Antoine Blanchard, like his predecessors, Edouard Cortes and Galien Laloue, has captured the essence of Parisian life with such perfection, accuracy and subtle intimacy that we cannot help but become an accomplice as well as an obliging and fortunate victim to its lure. With a technique delicate in brushwork, generous in color and alive with a movement that is newer in style and quite distinctive from those he followed, Blanchard paints a Paris that never sleeps, a city bustling with activity, from morning to evening, from season to season. We are invited to stroll amidst the lights and shadows of the exquisite architecture and experience Paris as it once was.

The eldest child of a furniture maker and his wife, Antoine was born on November 15, 1910, in a small on the banks of the Loire, near Blois. As we watched his father shape and carve pieces of wood into masterpieces of furniture, young Antoine’s creativity was inspired already at an early age, with an inclination first for drawing and sculpting, and then for painting. His parents encouraged him to enter the arts and moved the family to Rennes, in Brittany, so that he could attend the renowned Ecole des Beaux Arts there. It was not until young Blanchard moved to Paris in 1932, to continue his fine arts studies, that he discovered his passion and made his impact on the contemporary art world.

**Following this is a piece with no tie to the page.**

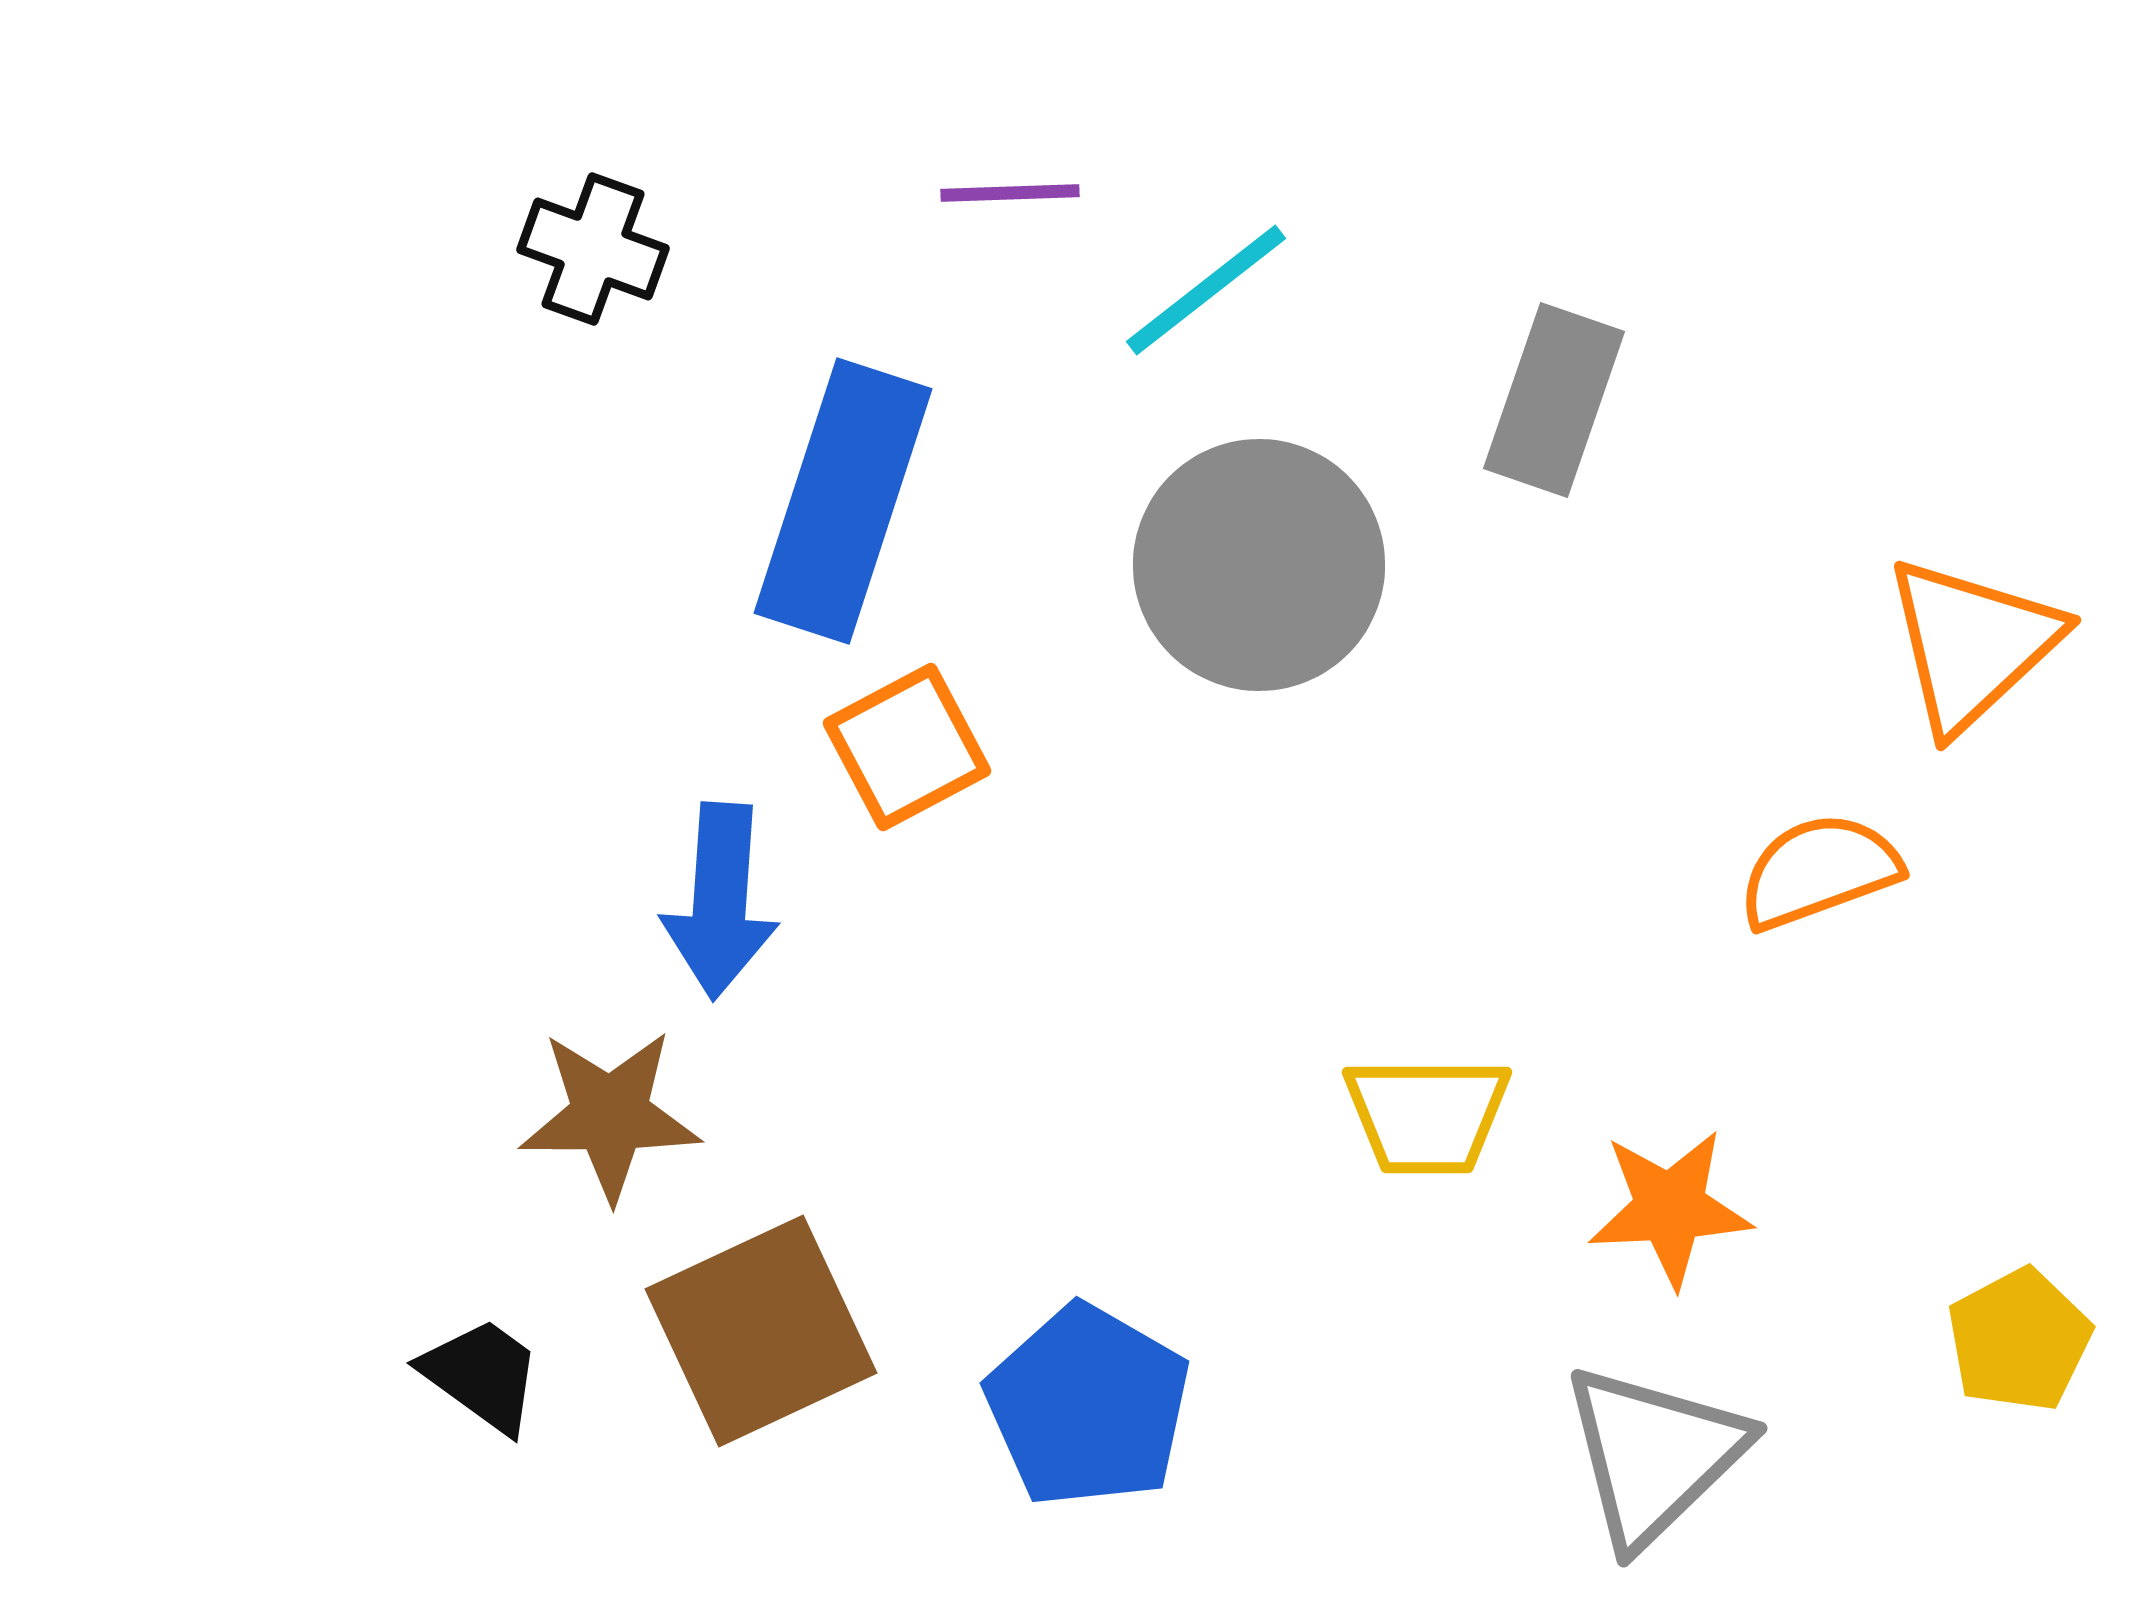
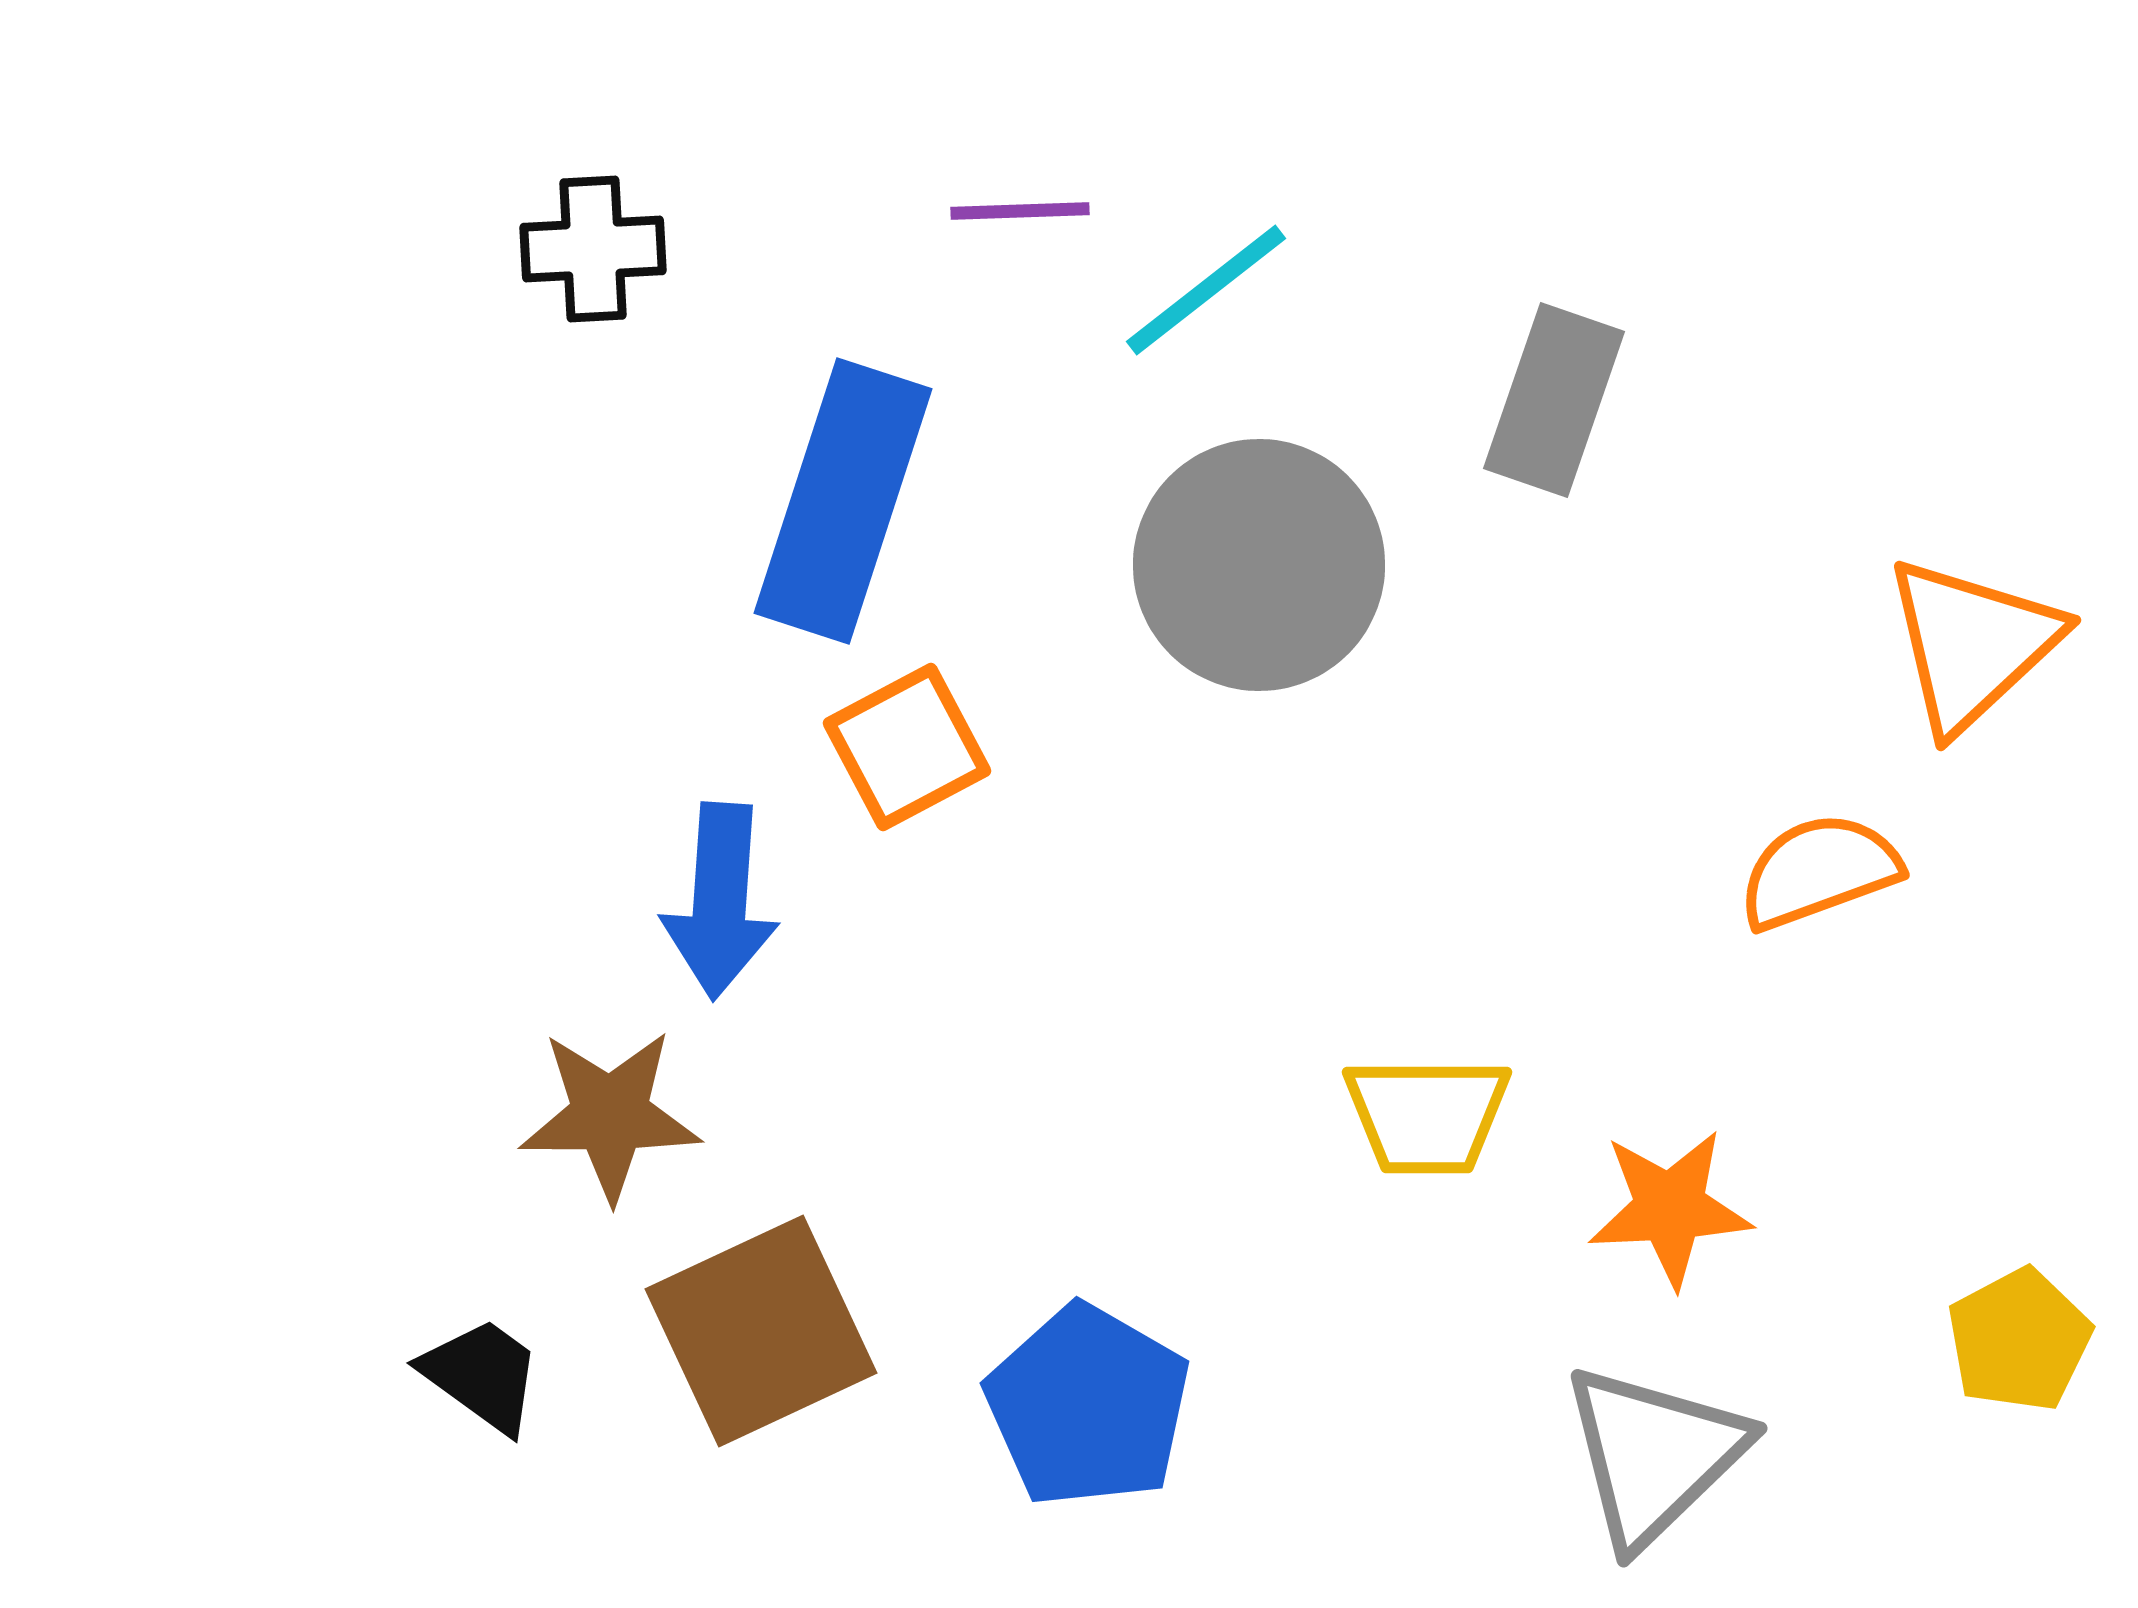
purple line: moved 10 px right, 18 px down
black cross: rotated 23 degrees counterclockwise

Blanchard’s career as an artist spans five decades. He exhibited regularly in the salons and galleries of Paris and received numerous awards. One of the most coveted, the premier prize, Grand Prix du Public, was awarded to him for his painting depicting Cafe de la Paix and the Opera House. Enclosed is a copy of the page from the book describing the process and the prize. The painting for which a photo has been enclosed is similar in composition to the one which won him the prize.

Blanchard passed away in 1988. A book has been published about his life and works.